TASK STATEMENT: If a line in the data holds "плитка", copy that line out in full.

━━━

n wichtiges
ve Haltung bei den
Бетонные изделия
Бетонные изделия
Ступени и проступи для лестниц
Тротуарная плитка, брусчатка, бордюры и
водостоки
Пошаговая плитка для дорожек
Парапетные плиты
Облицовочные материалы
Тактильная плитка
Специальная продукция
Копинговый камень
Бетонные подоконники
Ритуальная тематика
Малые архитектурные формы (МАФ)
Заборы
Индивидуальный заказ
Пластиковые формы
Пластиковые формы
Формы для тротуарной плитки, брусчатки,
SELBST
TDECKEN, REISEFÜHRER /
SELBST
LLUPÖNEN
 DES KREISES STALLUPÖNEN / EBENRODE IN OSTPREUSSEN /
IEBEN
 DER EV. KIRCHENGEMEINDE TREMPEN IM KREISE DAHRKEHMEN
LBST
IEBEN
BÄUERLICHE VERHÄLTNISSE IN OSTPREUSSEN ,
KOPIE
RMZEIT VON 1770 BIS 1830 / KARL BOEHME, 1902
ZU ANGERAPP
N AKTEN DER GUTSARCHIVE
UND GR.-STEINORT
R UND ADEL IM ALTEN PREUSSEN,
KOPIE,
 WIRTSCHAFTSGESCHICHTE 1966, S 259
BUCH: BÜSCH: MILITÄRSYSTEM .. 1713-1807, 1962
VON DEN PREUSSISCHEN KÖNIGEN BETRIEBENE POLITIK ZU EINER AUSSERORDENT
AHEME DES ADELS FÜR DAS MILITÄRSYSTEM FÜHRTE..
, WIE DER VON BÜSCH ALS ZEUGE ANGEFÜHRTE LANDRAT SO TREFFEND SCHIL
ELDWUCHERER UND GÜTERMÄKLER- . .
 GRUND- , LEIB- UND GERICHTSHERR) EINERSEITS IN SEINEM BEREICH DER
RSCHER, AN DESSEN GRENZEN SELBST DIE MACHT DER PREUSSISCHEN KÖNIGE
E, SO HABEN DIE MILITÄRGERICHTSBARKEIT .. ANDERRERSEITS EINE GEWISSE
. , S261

━━━

RESULT OF THIS TASK:
Тротуарная плитка, брусчатка, бордюры и
Пошаговая плитка для дорожек
Тактильная плитка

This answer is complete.